- Born: 2 February 1921 Stara Sil, Ukraine (then a part of Poland)
- Died: 30 April 2008 (aged 87)
- Occupation: Artist
- Known for: Winning the 1953 and 1954 Cornell Prize

= Ludwik Dutkiewicz =

Ukrainian-born Australian artist (1921–2008)

Ludwik Dutkiewicz (2 February 1921 – 2008) was an Australian artist born in Poland.
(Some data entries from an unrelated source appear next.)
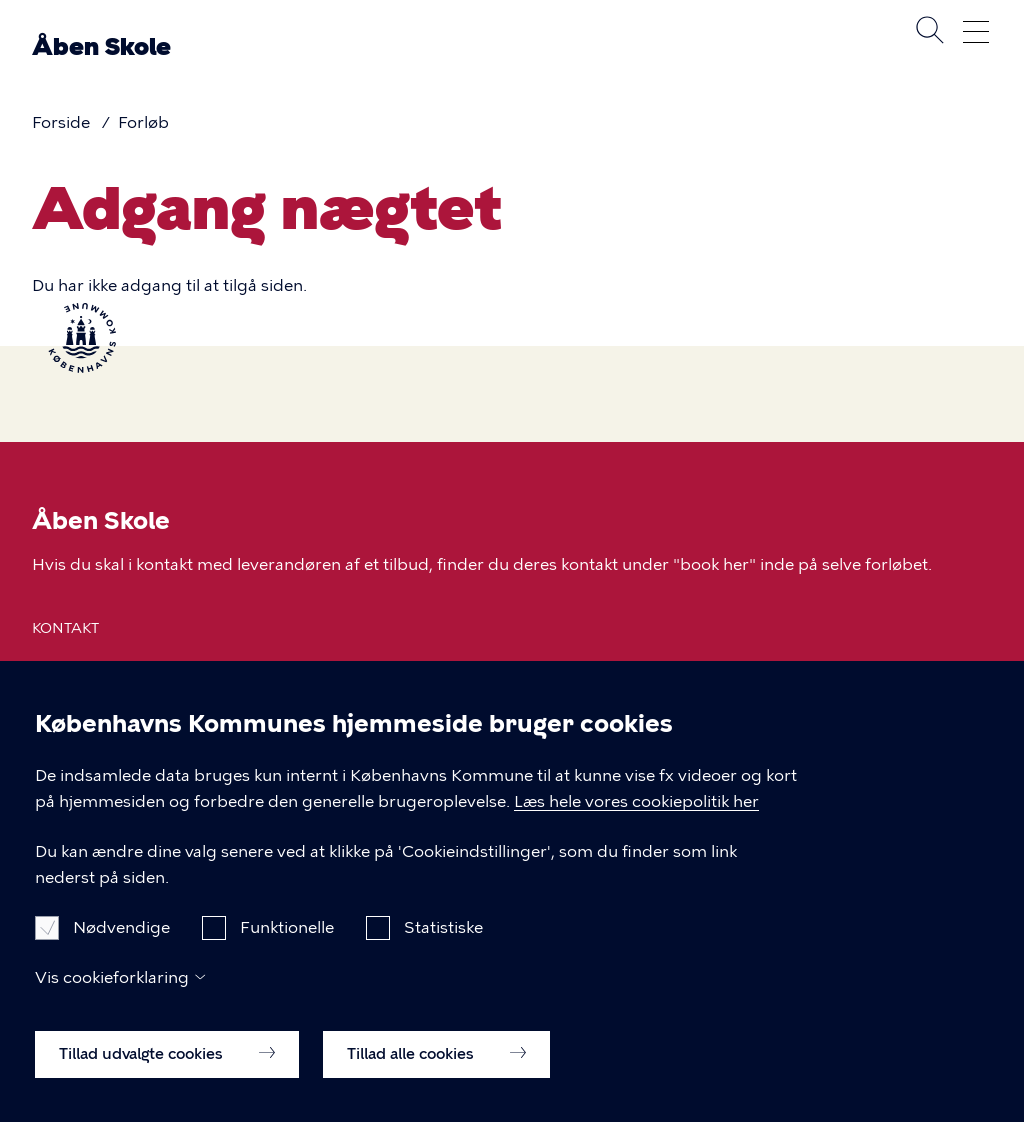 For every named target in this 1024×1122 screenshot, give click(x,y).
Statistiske (443, 949)
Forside (61, 122)
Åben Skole (101, 46)
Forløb (143, 122)
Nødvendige (121, 949)
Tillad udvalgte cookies (167, 1076)
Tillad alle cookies (436, 1076)
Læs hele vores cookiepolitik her (636, 824)
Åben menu (976, 32)
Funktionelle (287, 949)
He was born in Stara Sil, Ukraine (then a part of Poland) on 2 February 1921. He won the 1953 and 1954 Cornell Prize.

==Career==
Dutkiewicz was appointed as botanical illustrator to the Adelaide Botanic Gardens in 1953. He illustrated numerous botanical books including as a contributing illustrator to Flora of Australia.

==Collections==
Dutkiewicz's works are held in the collections of the Art Gallery of South Australia (Green Village, Classic abstract, Life drawing of seated nude, Time in Summer (film still), and Portrait of David Dallwitz.); the Australian Centre for the Moving Image (Transfiguration); the Newcastle Art Gallery (Recluse); the State Library of South Australia (Portrait of a ballerina 'Natasha); the Heide Museum of Modern Art (Landscape with Arches); the
National Film and Sound Archive (Reflections (short film), 1962, Director; Time In Summer (feature film), 1968, Director; and Transfiguration (short film), 1964, Producer.); Flinders University Museum of Art (Untitled, line drawing, and Untitled, oil painting.); and the
South Australian Society of Arts (Didgeridoo).

==Exhibitions==
His work has been exhibited at the Ukrainian Institute of Modern Art (Australian Artists from Ukraine, group), Flinders University Museum of Art (Ludwik Dutkiewicz: the Dangerfield collection), the Royal SA Society of Arts Gallery (Untitled, 1951, group; Adelaide 1952 Group, 1952, group; and Untitled, 1954, solo), and the Toorak Art Gallery (From Boyd to Wakelin, 1968, group).

==Awards==
He won the Cornell Prize in 1953 (Boats after Storm), and 1954 (Green Village).